Arterial Leg Ulcers

Peripheral Arterial Diseases and Wound Healing

Peripheral Arterial Disease, also known as PAD, is a rather common circulatory issue that is caused after the blood vessels get narrow and there is reduced blood flow to the limbs. The main cause of the peripheral arterial disease is atherosclerosis. In this condition, there is an excessive build-up of plaque on the walls of the arteries that carry blood to the legs and arms. Plaque is a clot of cholesterol and fat that blocks the arteries or narrows them after being stuck in the arteries. The blood flow due to the build-up of plaque in the arteries is affected and this situation can even lead to severe cases when there is not enough blood flow to meet the demand and tissues start to die, leading to the amputation of the leg or foot. Peripheral Arterial Diseases have a major connection with the wound healing process as well.

There is a minor difference between Peripheral Arterial Disease and Peripheral Vascular Disease. Peripheral Vascular Disease is a wider term that incorporates the damage to the blood vessels along with lymphatic vessels, and veins, while Peripheral Arterial Disease damages the arteries only. Some of the factors that can contribute to the development of peripheral arterial disease can include health issues such as high blood cholesterol levels, cardiac diseases, high blood pressure, and diabetes. Smoking is another major factor that can cause this disease in a person. The people of older age are also more prone to contracting the peripheral arterial disease because of their deteriorating health conditions. These factors also add to the slow wound healing process.

Almost half of the people who are suffering from Peripheral Arterial Disease are asymptomatic, however, for those people who do show symptoms, the symptoms of Peripheral Arterial Disease can include pale skin color, wounds or sores on the feet or legs, absent or weak pulses in the feet or legs, numbness, pain, or heaviness in the muscles of the legs. There is also poor nail growth in the patients of PAD and they usually complain of having lower temperature in one leg as compared to the other. People with PAD usually feel pain when they climb stairs or walk, and their wound healing process takes rather long to complete.

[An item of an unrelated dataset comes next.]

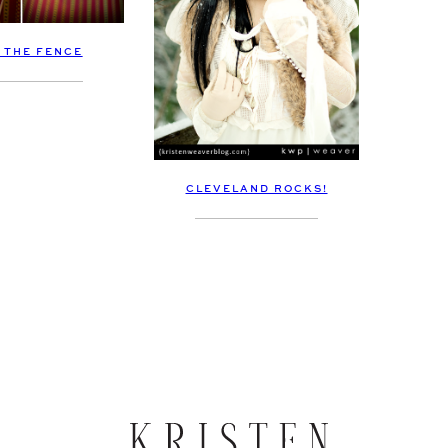
 THE FENCE
CLEVELAND ROCKS!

If you contract PAD, you are also more prone to getting other major health problems such as transient ischemic attack, and increased risk of heart attack, and stroke. The treatments for the peripheral arterial disease can depend on the way you live. Although there is no cure for this disease, changes in your lifestyle can help you mitigate the impacts of the disease and slow down its progression. Exercising on a daily basis, quitting smoking, following a healthy diet, limiting fat, and managing risk factors can prove to be highly beneficial in treating this disease and can also improve the wound healing process.

One of the major links that can be found while addressing peripheral arterial disease is the link between this disease and wound healing. As there is mitigated flow of nutrient-rich and oxygenated blood to the legs, PAD can have a serious impact on the wounds of the lower extremity and can lead to poor wound healing. A peripheral wound is when a wound or sore can’t get enough supply of blood and there is not sufficient circulation either, this condition has an impact on the ability of the body to heal wounds and can augment the risk of infection. Vascular wounds or vascular ulcers are more severe and take longer to heal and sometimes, they may not even heal properly, leading to severe infections and aggravated health conditions.

In order to treat arterial ulcers, restoration of blood circulation to the impacted area is important. The symptoms can also be reduced if the underlying causes are treated with antibiotics, however, it is not enough to cure the ulcer completely. Sometimes, surgery is also required to restore blood flow to organs and tissues other than the use of antibiotics. In most cases, arterial ulcers can heal within a couple of weeks but if a person has underlying health problems, the affected area does not heal, and there are chances that that area might even increase in size.